Our study demonstrates that the four Arabidopsis thaliana FAF genes most likely arose from the FAF-like gene present in both monocotyledonous and dicotyledonous plant species, through two rounds of gene duplications. The expression of the FAF genes is under developmental regulation and individual FAF genes are expressed in distinct, though overlapping domains. The latter suggests that the FAF proteins might act partially redundant, which would explain why T-DNA insertion lines (as far as they could be confirmed) were indistinguishable from wild-type plants. Consistent with a certain amount of redundancy among the FAF genes, RNAi and artificial microRNAs to knock-down individual or at maximum two FAF genes also did not result in any consistent and reproducible phenotypes. Based on the expression of FAF2 and FAF4 in the centre of the shoot apex, however, we assume a role of these two members of the FAF family in the shoot meristem. Supporting this idea was the finding that constitutive overexpression of the FAF genes resulted in a marked reduction of meristem size. In addition, expression of WUS, a central player in the regulation of meristem size was strongly reduced in the FAF misexpression lines. Finally, expression of FAF2 and FAF4 themselves appear to be under the control of the WUS-CLV3 feedback loop, as these two FAF genes were strongly induced in the meristem of a clv3 mutant. Taken together, our data suggest a scenario in which FAF2 and FAF4 modulate meristem size while the function of the other two FAF genes remains to be investigated.
All lines analyzed were in the Columbia (Col-0) background. Plants were grown either under long day (LD, 16 h light, 8 h darkness) or short day (SD, 8 h light, 16 h darkness) conditions at 65% relative humidity under a 2:1 mixture of Cool White (Sylvania, #0001510) and Warm White (Sylvania, #0001511) fluorescent lights, with a fluence rate of 125 to 175 μmol m-2s-1.

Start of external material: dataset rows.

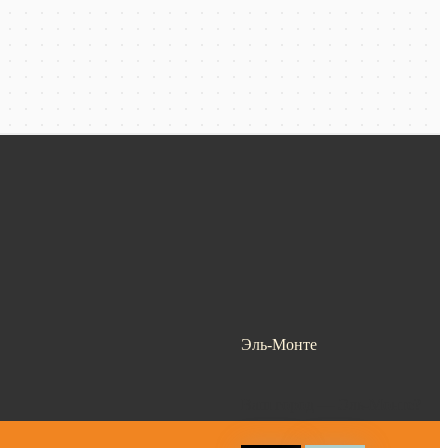
Эль-Монте
Ваш город —
Эль-Монте
?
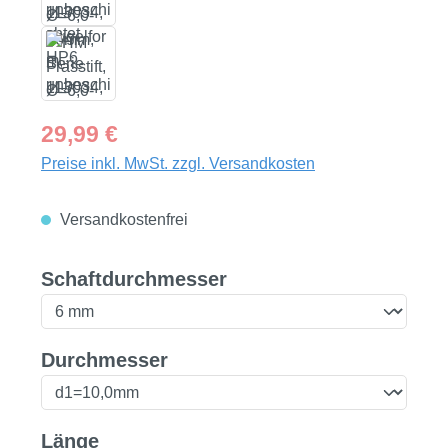
Regulärer Preis:
29,99 €
Preise inkl. MwSt. zzgl. Versandkosten
Versandkostenfrei
auswählen
Schaftdurchmesser
auswählen
Durchmesser
auswählen
Länge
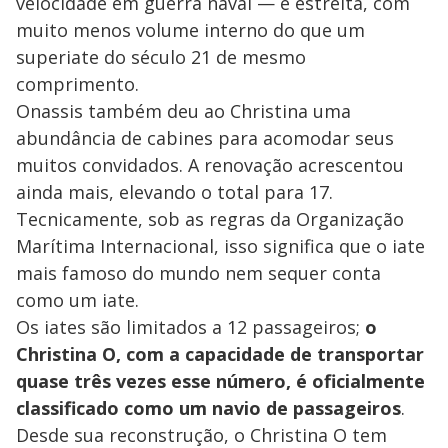
velocidade em guerra naval — é estreita, com
muito menos volume interno do que um
superiate do século 21 de mesmo
comprimento.
Onassis também deu ao Christina uma
abundância de cabines para acomodar seus
muitos convidados. A renovação acrescentou
ainda mais, elevando o total para 17.
Tecnicamente, sob as regras da Organização
Marítima Internacional, isso significa que o iate
mais famoso do mundo nem sequer conta
como um iate.
Os iates são limitados a 12 passageiros;
o
Christina O, com a capacidade de transportar
quase três vezes esse número, é oficialmente
classificado como um navio de passageiros
.
Desde sua reconstrução, o Christina O tem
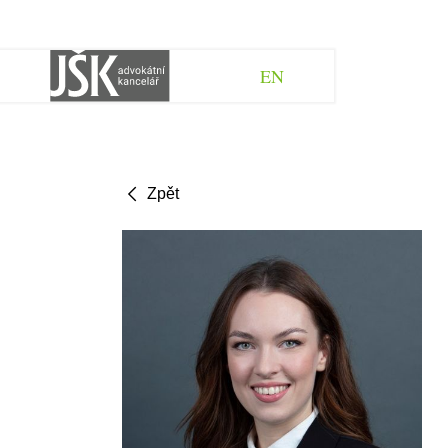
EN
Zpět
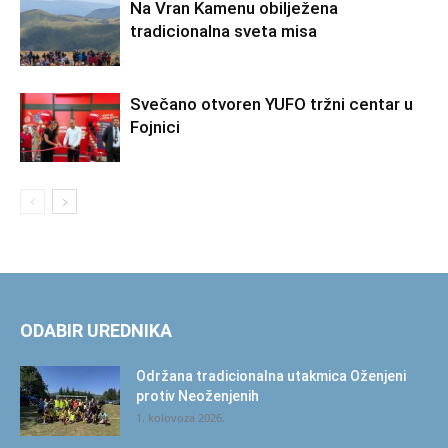
Na Vran Kamenu obilježena
tradicionalna sveta misa
Svečano otvoren YUFO tržni centar u
Fojnici
ODABIR UREDNIKA
Održana tradicionalna utakmica Oženjeni
protiv Neoženjenih
1. kolovoza 2026.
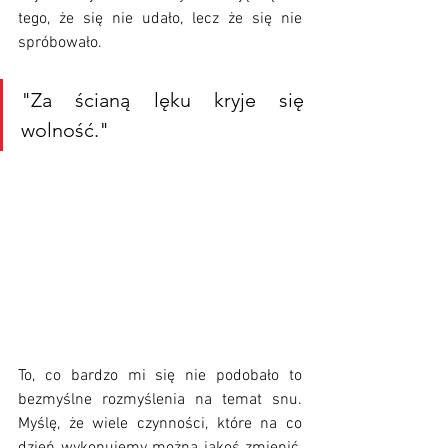
tego, że się nie udało, lecz że się nie 
spróbowało. 
"Za ścianą lęku kryje się 
wolność."
To, co bardzo mi się nie podobało to 
bezmyślne rozmyślenia na temat snu. 
Myślę, że wiele czynności, które na co 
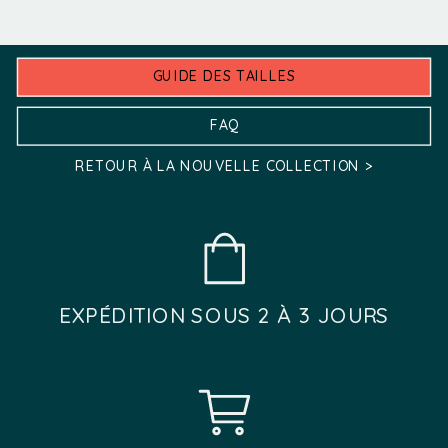
être
être
choisies
choisies
sur
GUIDE DES TAILLES
sur
la
la
FAQ
page
page
RETOUR À LA NOUVELLE COLLECTION >
du
du
produit
produit
EXPÉDITION SOUS 2 À 3 JOURS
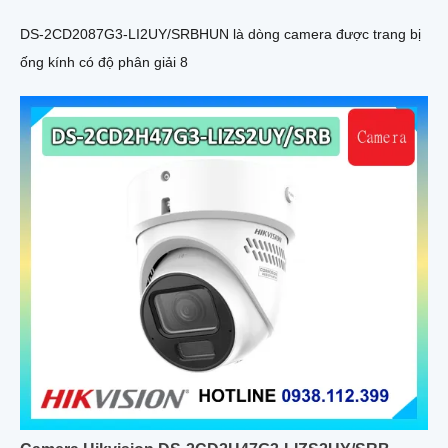
DS-2CD2087G3-LI2UY/SRBHUN là dòng camera được trang bị
ống kính có độ phân giải 8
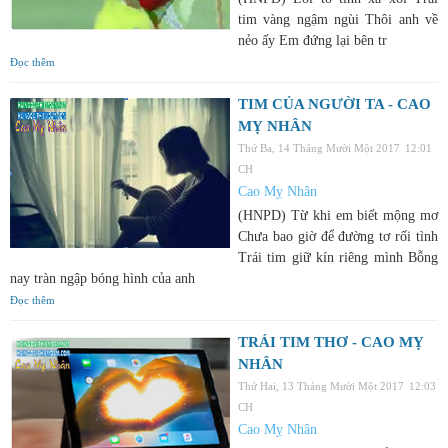
tim vàng ngậm ngùi Thôi anh về
nẻo ấy Em đứng lại bên tr
Đọc thêm
TIM CỦA NGƯỜI TA - CAO
MỴ NHÂN
Thứ Ba, 14 Tháng Mười Một 2017
12:01
CH
Cao Mỵ Nhân
(HNPD) Từ khi em biết mộng mơ
Chưa bao giờ để đường tơ rối tình
Trái tim giữ kín riêng mình Bỗng
nay tràn ngập bóng hình của anh
Đọc thêm
TRÁI TIM THƠ - CAO MỴ
NHÂN
Thứ Hai, 13 Tháng Mười Một 2017
12:03
CH
Cao Mỵ Nhân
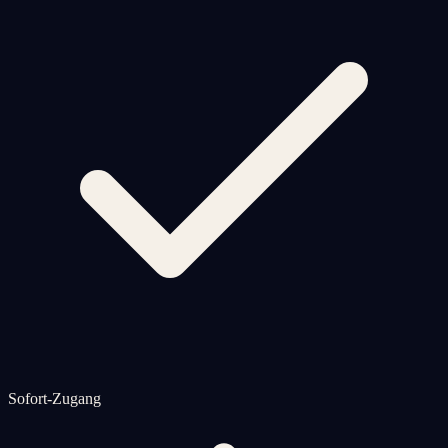
Sofort-Zugang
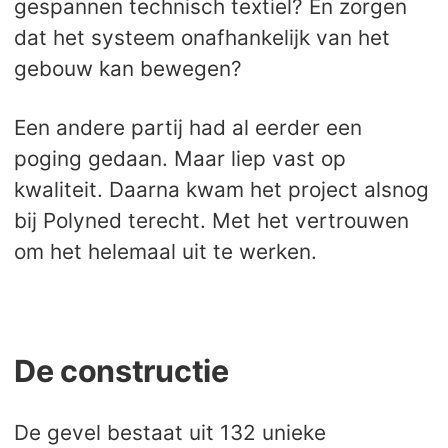
gespannen technisch textiel? En zorgen
dat het systeem onafhankelijk van het
gebouw kan bewegen?
Een andere partij had al eerder een
poging gedaan. Maar liep vast op
kwaliteit. Daarna kwam het project alsnog
bij Polyned terecht. Met het vertrouwen
om het helemaal uit te werken.
De constructie
De gevel bestaat uit 132 unieke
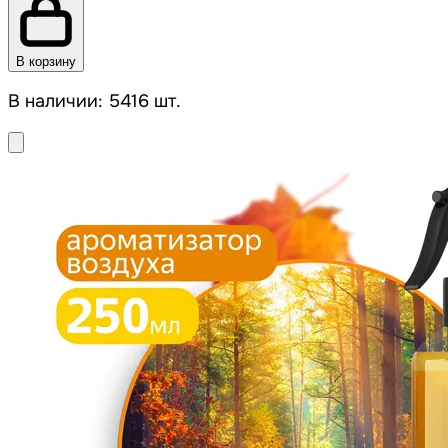
В корзину
В наличии: 5416 шт.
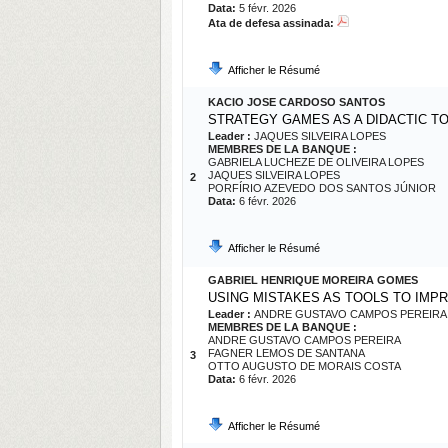
Data:
5 févr. 2026
Ata de defesa assinada:
Afficher le Résumé
KACIO JOSE CARDOSO SANTOS
STRATEGY GAMES AS A DIDACTIC T
Leader :
JAQUES SILVEIRA LOPES
MEMBRES DE LA BANQUE :
GABRIELA LUCHEZE DE OLIVEIRA LOPES
JAQUES SILVEIRA LOPES
2
PORFÍRIO AZEVEDO DOS SANTOS JÚNIOR
Data:
6 févr. 2026
Afficher le Résumé
GABRIEL HENRIQUE MOREIRA GOMES
USING MISTAKES AS TOOLS TO IMP
Leader :
ANDRE GUSTAVO CAMPOS PEREIRA
MEMBRES DE LA BANQUE :
ANDRE GUSTAVO CAMPOS PEREIRA
FAGNER LEMOS DE SANTANA
3
OTTO AUGUSTO DE MORAIS COSTA
Data:
6 févr. 2026
Afficher le Résumé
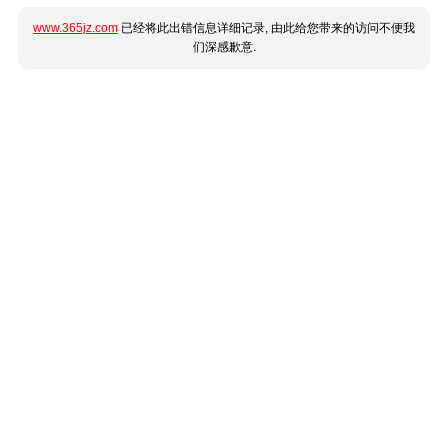
www.365jz.com
已经将此出错信息详细记录, 由此给您带来的访问不便我
们深感歉意.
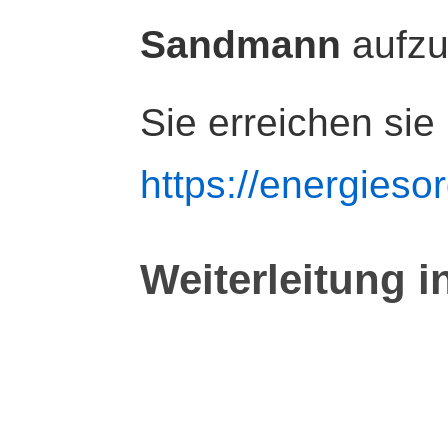
Sandmann
aufz
Sie erreichen sie
https://energiesor
Weiterleitung i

Potential homologs of the Arabidopsis thaliana FAF and FAF-like proteins were identified by reciprocal BLAST analysis. First, we queried public databases (NCBI; Phytozome V4) using 'tblastn' and 'blastp' (E < 1e-5) to identify potentially homologous proteins. Second, all candidates were checked against TAIR 9 protein database by 'blastp'. For this either the full length proteins (when available) or the longest peptides encoded by the various ESTs were used. Only proteins that resulted in an Arabidopsis thaliana FAF or the FAF-like protein as best hit were considered to be true FAF orthologs. For phylogenetic analysis, FAF and FAF-like proteins were preselected for maximum diversity. In particular, redundant sequences from the same or closely related species were not considered and only one representative protein sequence was included in the final tree. Peptides deduced from ESTs were only considered if they completely covered the conserved domains that were eventually used to construct the phylogeny. The only exception to this was a sequence originating from Selaginella moellendorffii (Phytozome-Id: 418746) that serves as an outgroup, which contains only one of the two regions that are conserved in all FAF and FAF-like proteins. Finally, the homologs of FAF proteins were aligned with T-COFFEE , then only the conserved domains were used for phylogenetic analysis. PAUP* version 4.0b10  was used to reconstruct the phylogenetic tree using the Neighbor-joining (NJ) method. Topological robustness was assessed by bootstrap analysis with 1000 replicates using simple taxon addition .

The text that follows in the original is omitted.